A single number is the answer: the count of lines below that contain "ESGold".

......

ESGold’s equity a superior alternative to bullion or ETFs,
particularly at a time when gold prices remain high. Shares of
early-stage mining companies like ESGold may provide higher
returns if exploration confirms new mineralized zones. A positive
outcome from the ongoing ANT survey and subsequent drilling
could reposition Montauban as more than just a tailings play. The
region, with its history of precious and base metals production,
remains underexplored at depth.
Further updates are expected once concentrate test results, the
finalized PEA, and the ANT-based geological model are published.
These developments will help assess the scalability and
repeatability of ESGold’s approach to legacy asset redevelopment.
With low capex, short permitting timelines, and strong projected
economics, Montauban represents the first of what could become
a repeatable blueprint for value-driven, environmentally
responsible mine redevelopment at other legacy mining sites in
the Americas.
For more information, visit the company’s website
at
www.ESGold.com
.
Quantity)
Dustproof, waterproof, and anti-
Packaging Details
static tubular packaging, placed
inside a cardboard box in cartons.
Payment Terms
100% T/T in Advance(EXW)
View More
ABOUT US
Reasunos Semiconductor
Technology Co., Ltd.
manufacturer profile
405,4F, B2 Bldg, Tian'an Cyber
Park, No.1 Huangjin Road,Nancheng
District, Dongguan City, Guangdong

......

- **OUTPUT**:
4